- [MATERIAL PROVIDED]
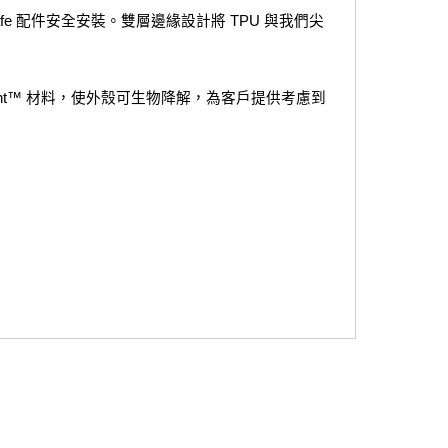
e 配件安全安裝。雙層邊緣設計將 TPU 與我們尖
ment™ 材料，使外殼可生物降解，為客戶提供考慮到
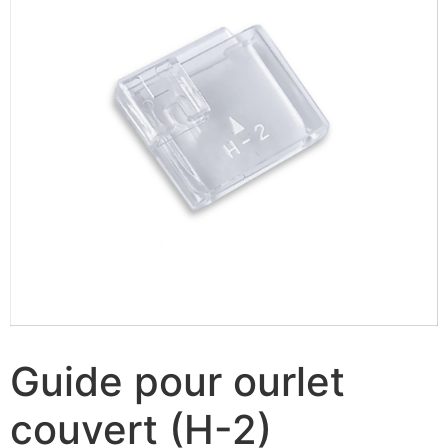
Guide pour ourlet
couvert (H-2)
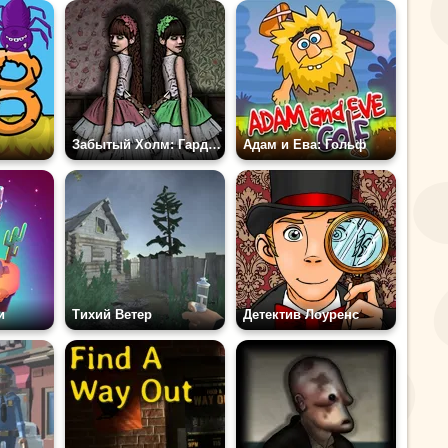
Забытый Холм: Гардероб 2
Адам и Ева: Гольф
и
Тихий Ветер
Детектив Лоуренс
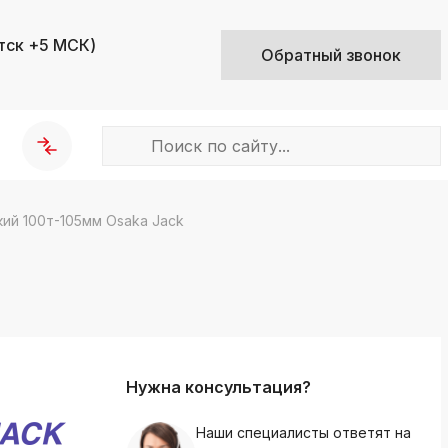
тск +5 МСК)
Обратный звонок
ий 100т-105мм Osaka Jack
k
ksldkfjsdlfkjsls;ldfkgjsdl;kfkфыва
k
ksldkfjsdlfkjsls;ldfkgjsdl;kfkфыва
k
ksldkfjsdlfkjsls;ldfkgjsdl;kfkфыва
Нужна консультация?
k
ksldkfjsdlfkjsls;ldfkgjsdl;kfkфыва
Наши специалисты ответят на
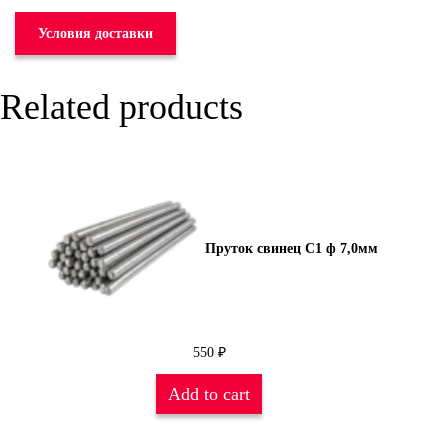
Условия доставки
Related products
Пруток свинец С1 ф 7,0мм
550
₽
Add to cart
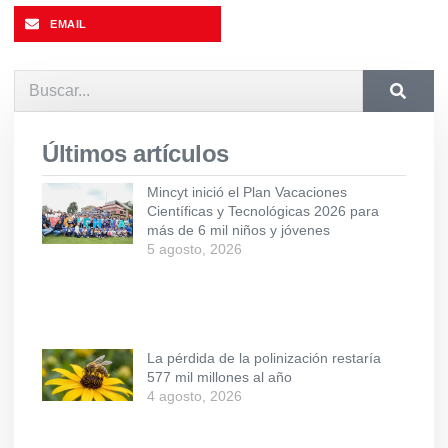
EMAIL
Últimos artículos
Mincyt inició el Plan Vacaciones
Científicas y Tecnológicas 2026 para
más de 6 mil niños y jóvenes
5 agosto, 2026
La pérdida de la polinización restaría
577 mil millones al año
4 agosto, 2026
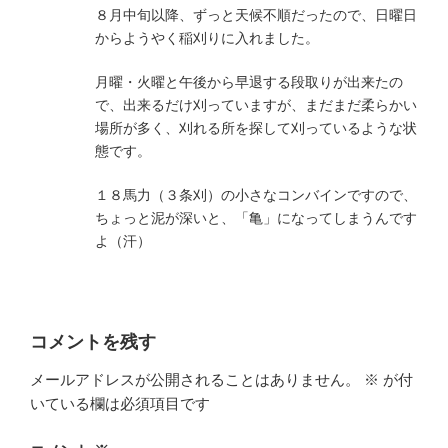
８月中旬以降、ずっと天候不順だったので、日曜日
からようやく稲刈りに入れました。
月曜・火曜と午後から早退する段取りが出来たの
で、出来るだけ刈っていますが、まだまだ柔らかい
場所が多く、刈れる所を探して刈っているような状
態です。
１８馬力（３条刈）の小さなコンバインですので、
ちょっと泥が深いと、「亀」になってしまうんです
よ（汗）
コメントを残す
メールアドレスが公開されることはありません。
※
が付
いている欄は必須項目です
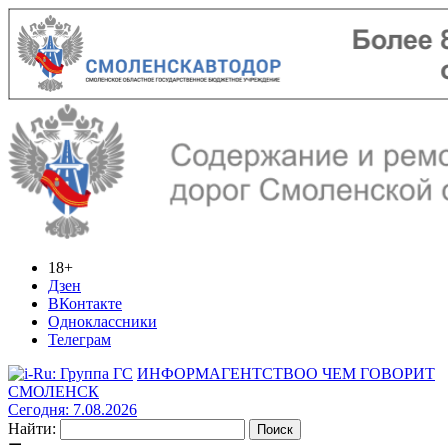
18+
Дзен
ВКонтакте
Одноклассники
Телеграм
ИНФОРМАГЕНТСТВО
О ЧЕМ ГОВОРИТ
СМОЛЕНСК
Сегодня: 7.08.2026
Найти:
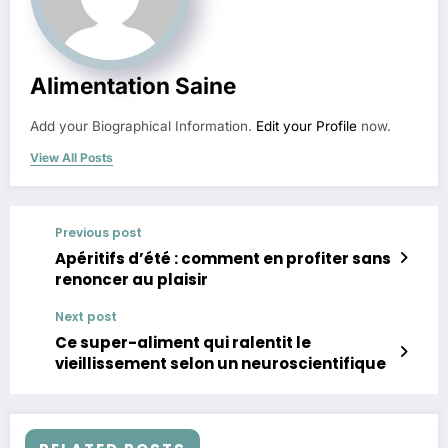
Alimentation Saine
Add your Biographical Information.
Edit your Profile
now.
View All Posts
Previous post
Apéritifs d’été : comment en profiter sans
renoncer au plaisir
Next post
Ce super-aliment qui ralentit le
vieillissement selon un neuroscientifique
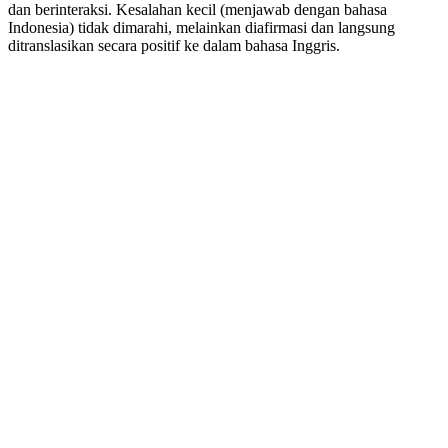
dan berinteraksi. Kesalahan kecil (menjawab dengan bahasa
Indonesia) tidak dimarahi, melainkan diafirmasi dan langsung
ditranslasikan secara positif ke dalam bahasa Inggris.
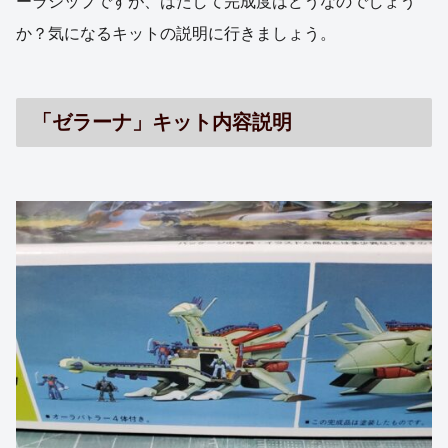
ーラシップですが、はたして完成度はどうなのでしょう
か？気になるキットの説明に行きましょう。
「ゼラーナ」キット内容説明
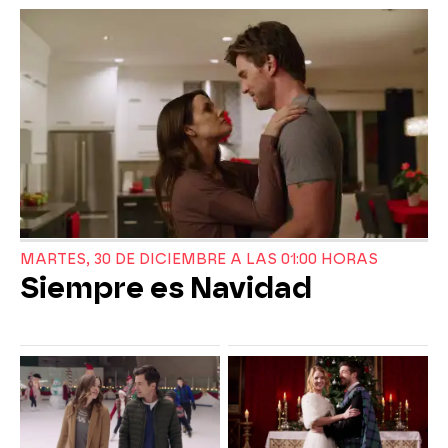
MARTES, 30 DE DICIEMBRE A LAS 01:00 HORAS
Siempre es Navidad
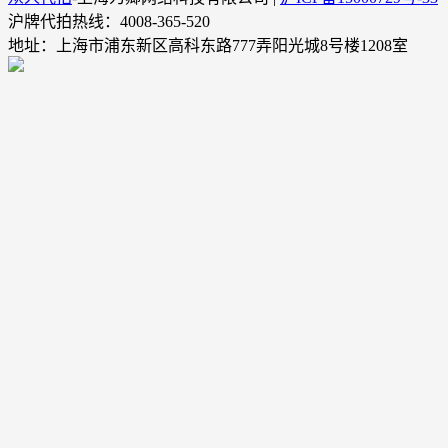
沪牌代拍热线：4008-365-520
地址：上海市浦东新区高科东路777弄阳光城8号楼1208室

- [THE PROBLEM] Please return only the lines running from the line with "Previous post" to the final line of the data, both included, exactly and without any pictures.

- [RESPONSE]
Previous post
Apéritifs d’été : comment en profiter sans
renoncer au plaisir
Next post
Ce super-aliment qui ralentit le
vieillissement selon un neuroscientifique
dan berinteraksi. Kesalahan kecil (menjawab dengan bahasa
Indonesia) tidak dimarahi, melainkan diafirmasi dan langsung
ditranslasikan secara positif ke dalam bahasa Inggris.
ーラシップですが、はたして完成度はどうなのでしょう
か？気になるキットの説明に行きましょう。
「ゼラーナ」キット内容説明
MARTES, 30 DE DICIEMBRE A LAS 01:00 HORAS
Siempre es Navidad
沪牌代拍热线：4008-365-520
地址：上海市浦东新区高科东路777弄阳光城8号楼1208室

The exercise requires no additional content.